No entanto, alguns países em desenvolvimento que defendiam a criação de um novo fundo global para a natureza saíram frustrados de Roma. Em vez de uma decisão imediata, ficou acordado um processo de análise da proposta, com uma resolução final prevista apenas para 2028.
“As florestas estão queimando, os rios agonizam e os animais estão desaparecendo”, alertou Juan Carlos Alurralde Tejada, principal negociador da Bolívia. “A biodiversidade não pode esperar por um processo burocrático interminável.”
A República Democrática do Congo e a Bolívia estão entre os países que consideram o Fundo Global para a Biodiversidade, sediado em Washington, D.C., excessivamente controlado por nações ricas. Enquanto isso, doadores como Reino Unido, Suíça e Nova Zelândia resistem à criação de um novo fundo, argumentando que isso não garantiria mais recursos e poderia fragmentar ainda mais o cenário de financiamento da biodiversidade.
O interesse do setor financeiro na biodiversidade
O setor financeiro tem demonstrado crescente interesse na biodiversidade como uma nova frente de investimento.
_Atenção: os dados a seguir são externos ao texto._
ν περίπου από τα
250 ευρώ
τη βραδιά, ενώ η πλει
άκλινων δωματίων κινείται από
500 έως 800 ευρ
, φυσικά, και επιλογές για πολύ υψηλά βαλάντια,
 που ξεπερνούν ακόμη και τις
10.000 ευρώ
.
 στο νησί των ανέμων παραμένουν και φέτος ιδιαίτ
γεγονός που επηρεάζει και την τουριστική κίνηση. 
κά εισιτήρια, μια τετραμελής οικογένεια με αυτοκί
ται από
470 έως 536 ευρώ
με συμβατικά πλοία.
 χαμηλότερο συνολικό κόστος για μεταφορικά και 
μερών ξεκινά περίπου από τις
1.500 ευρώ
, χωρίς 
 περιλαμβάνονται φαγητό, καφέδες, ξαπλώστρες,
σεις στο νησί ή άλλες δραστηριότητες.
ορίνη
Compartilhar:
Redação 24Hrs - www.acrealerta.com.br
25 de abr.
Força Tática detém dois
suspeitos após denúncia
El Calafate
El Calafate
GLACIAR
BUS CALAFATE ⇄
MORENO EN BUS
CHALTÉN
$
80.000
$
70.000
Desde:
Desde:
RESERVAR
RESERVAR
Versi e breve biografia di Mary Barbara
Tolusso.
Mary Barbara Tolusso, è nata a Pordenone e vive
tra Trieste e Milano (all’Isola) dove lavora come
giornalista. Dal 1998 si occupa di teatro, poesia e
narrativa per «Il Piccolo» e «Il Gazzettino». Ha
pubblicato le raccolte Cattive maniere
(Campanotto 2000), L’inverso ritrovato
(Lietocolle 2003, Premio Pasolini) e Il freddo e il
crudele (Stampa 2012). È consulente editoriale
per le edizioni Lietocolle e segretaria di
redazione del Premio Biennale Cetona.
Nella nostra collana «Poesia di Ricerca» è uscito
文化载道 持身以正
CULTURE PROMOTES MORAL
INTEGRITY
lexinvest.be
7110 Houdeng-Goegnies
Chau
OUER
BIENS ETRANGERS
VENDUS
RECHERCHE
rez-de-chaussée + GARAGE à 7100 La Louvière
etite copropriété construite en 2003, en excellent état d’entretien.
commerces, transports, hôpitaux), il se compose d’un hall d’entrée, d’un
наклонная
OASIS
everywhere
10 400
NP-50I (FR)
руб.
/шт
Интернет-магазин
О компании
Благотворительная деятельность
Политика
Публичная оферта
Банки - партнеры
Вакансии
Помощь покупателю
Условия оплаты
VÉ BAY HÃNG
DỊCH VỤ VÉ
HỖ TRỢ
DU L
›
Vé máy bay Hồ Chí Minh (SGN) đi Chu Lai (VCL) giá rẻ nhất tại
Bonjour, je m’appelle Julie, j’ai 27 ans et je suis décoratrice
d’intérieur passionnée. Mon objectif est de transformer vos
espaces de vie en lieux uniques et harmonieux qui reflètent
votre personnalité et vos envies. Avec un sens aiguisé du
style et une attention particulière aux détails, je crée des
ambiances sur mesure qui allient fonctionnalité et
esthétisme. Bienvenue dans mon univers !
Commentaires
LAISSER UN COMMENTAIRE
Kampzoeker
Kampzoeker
Na quinta-feira, a Goldman Sachs Asset Management lançou seu primeiro fundo de títulos voltado para a biodiversidade, impulsionado pela alta demanda do mercado.
Além disso, um grupo de instituições financeiras, em parceria com a Finance for Biodiversity Foundation, anunciou uma iniciativa para integrar melhor a perda da natureza na estrutura de financiamento da dívida soberana.
No entanto, apesar do crescente interesse, a biodiversidade continua sendo um desafio para o mercado financeiro, que destaca a necessidade de diretrizes governamentais claras e oportunidades de investimento rentáveis para viabilizar uma participação mais ativa.